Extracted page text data
════════════════════

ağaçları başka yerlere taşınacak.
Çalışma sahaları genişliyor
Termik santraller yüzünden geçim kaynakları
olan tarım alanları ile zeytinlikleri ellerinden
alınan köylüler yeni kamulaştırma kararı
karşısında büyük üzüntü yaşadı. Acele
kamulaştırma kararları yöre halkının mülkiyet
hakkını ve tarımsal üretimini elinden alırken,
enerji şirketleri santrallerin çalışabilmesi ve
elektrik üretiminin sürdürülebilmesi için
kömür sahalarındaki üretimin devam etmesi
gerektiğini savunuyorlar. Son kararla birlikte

════════════════════

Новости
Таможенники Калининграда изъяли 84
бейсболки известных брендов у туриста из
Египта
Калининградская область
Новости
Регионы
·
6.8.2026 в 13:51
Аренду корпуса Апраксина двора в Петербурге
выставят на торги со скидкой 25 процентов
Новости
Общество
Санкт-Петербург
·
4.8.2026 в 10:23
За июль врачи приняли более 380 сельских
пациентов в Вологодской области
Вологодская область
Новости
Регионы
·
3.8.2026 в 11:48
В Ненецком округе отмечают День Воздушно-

════════════════════

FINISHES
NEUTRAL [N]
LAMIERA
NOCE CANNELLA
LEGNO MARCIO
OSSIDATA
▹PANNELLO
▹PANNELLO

════════════════════

» **What needs to be done**: Working through the records, find each line containing the word "область" and copy it.

» **Written response**:
Калининградская область
Вологодская область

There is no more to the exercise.